Noch eine letzte Frage habe ich an Sie, lieber junger Freund, und an die junge akademische Generation, die heute die österreichischen Hochschulen bevölkert. Die Gretchenfrage: Wie haltet Ihr es mit Österreich? Sie schütteln den Kopf? Sie verstehen die Frage nicht? Sie weisen stumm auf die Ergebnisse der studentischen Wahlgänge der letzten Jahre? In ihnen wurde tatsächlich jedesmal jenen Gruppen, die überständigen Leitbildern folgten, ihre Grenze gezeigt. Österreich ist für die jungen Akademiker kein Diskussionsgegenstand mehr. Österreich ist eine Selbstverständlichkeit. Das war nicht immer so. Generationen, die im Kampf für und leider auch oft gegen Österreich reif und etwas gescheiter geworden sind, möchten sich gerne dieses Geisteswandels freuen. Als vom Schicksal etwas unsanfter behandelte Kinder können sie es jedoch nicht, ohne mit der Genugtuung auch eine Hoffnung zu verbinden: die nicht ausgeschlossene Probe aufs Exempel möge dasselbe Ergebnis zeitigen wie die Beobachtungen des Tages.

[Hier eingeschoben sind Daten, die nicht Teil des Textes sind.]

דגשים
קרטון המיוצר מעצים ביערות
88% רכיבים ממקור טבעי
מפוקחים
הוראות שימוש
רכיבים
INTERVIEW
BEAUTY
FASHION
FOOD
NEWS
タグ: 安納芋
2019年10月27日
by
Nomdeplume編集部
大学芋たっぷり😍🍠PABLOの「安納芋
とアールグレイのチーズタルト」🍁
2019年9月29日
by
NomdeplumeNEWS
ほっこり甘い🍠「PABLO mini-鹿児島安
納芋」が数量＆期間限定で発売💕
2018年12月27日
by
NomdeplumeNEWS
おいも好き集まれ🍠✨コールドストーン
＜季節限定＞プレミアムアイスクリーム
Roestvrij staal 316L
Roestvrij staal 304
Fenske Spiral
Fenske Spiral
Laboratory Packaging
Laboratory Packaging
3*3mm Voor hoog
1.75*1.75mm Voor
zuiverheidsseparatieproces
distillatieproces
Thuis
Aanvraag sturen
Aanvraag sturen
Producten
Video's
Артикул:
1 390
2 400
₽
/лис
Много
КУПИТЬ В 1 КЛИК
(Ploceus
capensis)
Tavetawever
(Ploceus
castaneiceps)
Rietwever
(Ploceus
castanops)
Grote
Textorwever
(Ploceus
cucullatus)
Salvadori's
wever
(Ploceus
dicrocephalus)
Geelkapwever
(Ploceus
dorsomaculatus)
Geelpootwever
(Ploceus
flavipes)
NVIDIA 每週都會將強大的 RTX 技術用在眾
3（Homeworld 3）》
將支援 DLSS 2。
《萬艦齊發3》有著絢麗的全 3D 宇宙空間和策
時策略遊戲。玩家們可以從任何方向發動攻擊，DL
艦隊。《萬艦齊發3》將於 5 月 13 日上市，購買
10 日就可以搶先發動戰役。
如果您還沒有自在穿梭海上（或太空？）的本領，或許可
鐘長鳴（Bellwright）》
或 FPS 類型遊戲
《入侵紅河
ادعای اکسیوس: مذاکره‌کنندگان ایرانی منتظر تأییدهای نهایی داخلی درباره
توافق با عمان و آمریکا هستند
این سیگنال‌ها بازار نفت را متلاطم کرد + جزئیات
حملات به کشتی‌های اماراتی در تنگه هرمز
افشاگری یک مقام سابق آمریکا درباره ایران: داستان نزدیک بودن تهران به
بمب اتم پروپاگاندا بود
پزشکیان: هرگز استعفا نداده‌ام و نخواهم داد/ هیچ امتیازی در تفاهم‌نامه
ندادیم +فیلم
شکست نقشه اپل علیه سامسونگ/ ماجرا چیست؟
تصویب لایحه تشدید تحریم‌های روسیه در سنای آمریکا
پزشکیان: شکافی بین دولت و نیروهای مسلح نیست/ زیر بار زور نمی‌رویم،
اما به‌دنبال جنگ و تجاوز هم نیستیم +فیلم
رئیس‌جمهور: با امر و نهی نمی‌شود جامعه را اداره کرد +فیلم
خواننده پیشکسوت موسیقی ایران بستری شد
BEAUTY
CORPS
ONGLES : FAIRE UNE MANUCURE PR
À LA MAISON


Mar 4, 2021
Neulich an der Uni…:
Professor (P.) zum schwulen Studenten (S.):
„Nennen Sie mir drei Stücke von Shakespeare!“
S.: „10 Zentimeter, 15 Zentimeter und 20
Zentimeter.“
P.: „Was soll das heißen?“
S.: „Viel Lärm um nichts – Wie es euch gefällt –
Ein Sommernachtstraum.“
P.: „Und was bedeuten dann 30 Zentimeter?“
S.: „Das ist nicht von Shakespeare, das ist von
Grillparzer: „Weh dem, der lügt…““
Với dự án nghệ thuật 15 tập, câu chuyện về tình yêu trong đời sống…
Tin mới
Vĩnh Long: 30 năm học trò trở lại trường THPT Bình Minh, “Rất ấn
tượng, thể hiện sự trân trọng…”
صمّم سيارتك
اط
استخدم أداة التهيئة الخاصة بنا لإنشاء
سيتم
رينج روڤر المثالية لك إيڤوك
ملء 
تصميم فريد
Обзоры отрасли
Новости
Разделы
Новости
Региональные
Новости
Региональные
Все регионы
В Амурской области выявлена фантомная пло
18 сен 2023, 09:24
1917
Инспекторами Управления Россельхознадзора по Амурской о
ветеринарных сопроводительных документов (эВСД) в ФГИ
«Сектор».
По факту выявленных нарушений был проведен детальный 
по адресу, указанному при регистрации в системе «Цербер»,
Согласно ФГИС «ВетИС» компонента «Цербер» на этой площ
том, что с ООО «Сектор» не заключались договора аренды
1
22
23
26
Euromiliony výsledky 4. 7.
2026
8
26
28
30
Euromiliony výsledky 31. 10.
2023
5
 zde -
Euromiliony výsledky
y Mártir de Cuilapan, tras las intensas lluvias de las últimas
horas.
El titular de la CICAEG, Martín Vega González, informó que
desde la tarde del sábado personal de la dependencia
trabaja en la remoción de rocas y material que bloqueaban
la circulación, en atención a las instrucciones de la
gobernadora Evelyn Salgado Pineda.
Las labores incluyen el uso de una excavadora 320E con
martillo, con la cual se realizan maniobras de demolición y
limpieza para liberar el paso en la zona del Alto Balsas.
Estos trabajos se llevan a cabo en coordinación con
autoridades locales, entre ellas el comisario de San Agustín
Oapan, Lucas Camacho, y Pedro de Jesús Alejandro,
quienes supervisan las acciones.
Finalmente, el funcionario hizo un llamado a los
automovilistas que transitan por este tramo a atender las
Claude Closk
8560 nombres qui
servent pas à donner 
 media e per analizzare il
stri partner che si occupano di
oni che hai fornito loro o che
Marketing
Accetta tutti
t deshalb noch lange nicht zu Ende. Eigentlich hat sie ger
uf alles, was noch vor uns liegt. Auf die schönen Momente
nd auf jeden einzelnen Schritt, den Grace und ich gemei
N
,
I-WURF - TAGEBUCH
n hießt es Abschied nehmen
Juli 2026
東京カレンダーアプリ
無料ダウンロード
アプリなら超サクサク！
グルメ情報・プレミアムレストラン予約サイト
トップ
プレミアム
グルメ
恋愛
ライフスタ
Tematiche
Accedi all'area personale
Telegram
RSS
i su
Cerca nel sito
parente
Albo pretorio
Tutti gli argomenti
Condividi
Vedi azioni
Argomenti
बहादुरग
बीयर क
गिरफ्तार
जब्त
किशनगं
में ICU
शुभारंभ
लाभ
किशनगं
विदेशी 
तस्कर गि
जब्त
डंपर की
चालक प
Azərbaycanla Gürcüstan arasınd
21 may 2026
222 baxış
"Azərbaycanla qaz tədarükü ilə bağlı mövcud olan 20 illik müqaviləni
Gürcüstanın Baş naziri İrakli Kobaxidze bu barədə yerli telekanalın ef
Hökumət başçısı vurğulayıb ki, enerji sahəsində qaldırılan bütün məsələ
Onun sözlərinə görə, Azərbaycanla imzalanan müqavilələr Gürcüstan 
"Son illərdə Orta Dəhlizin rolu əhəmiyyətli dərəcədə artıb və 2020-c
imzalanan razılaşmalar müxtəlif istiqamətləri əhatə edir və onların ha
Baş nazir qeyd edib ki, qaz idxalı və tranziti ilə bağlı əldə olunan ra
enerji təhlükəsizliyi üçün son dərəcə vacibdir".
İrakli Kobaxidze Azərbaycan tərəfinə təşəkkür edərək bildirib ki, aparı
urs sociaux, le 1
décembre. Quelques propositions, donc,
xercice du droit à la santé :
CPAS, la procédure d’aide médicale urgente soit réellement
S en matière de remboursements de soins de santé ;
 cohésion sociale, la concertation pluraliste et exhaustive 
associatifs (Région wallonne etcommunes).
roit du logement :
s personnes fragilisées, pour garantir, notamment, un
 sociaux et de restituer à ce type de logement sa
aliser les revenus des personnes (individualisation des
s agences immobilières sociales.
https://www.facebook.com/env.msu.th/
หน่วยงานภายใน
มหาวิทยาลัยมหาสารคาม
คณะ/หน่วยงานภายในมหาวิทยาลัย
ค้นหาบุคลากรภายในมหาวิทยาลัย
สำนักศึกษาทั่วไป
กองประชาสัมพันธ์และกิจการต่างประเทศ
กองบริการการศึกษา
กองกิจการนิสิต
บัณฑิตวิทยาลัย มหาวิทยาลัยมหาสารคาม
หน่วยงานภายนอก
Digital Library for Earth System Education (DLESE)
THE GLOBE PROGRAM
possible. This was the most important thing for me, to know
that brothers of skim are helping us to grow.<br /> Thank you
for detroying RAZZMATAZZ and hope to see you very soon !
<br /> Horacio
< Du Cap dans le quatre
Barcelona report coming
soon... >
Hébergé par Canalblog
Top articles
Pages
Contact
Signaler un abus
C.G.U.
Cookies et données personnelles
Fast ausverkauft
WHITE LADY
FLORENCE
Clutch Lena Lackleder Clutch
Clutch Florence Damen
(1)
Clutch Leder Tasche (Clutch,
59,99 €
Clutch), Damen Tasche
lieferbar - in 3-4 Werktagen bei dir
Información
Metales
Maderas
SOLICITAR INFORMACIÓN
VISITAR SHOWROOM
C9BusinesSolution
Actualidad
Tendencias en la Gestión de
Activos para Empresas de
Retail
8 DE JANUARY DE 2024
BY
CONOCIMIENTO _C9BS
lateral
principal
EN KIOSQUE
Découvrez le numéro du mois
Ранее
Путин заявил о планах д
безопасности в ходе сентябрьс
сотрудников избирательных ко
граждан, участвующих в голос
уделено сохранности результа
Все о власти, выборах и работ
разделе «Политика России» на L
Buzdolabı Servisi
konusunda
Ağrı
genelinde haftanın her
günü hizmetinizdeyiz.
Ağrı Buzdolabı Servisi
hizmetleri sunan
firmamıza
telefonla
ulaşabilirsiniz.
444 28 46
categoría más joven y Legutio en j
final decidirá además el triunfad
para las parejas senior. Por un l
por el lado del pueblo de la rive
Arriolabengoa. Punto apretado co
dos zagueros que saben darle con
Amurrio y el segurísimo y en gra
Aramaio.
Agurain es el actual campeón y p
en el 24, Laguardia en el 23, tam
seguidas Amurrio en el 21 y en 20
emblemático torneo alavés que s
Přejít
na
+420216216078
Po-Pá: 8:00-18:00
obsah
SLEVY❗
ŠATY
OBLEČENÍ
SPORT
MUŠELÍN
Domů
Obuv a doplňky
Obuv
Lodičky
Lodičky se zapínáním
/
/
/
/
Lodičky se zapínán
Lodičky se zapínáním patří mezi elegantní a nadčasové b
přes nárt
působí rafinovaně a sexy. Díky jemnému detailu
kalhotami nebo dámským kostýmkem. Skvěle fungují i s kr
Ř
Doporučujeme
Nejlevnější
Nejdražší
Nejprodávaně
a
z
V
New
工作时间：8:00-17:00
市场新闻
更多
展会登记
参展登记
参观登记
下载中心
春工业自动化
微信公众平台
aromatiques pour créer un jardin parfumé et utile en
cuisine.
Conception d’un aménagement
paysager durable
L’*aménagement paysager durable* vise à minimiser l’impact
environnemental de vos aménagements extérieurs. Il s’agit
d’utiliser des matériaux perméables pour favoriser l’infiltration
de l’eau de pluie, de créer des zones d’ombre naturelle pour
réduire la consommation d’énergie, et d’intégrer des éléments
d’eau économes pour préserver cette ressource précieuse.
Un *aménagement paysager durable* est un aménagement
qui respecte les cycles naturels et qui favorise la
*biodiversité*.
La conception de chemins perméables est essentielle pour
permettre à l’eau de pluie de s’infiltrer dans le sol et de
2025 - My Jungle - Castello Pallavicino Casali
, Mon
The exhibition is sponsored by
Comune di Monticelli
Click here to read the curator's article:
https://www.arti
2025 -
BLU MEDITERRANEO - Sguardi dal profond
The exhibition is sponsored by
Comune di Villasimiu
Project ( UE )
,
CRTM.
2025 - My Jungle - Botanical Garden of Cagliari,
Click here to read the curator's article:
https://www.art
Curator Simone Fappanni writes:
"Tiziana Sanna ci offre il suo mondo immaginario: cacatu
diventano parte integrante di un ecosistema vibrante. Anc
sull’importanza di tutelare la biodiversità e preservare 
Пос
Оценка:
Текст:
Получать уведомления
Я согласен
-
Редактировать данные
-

Einmal kommt für jede Generation der Tag, an dem sie aus dem Windschatten heraustreten muß. Und wenn dies nicht in einem dramatischen „großen Auftritt“ geschieht — ich persönlich hoffe, daß er Ihnen und Ihren Freunden erspart bleiben wird —, so wird es der Alltag, der graue, schäbige Alltag sein, der Sie einfordern wird. Von Ihnen, lieber junger Freund, und Ihren Kollegen wird es in gar nicht so ferner Zukunft weitgehend abhängen, wie sehr oder wie wenig grau und schäbig eben dieser Alltag, dieses Österreich von morgen sein wird. Auch oder gerade um in ihm zu bestehen und ihn zu gestalten, braucht es nicht wenig Verstand, Engagement und Kraft. Vielleicht sollten wir alle, jüngere und jung gebliebene Akademiker, daran gerade an jenem Tag denken, an dem am Schwarzen Brett nicht mehr und nicht weniger als eine Studentenwahl angekündigt ist.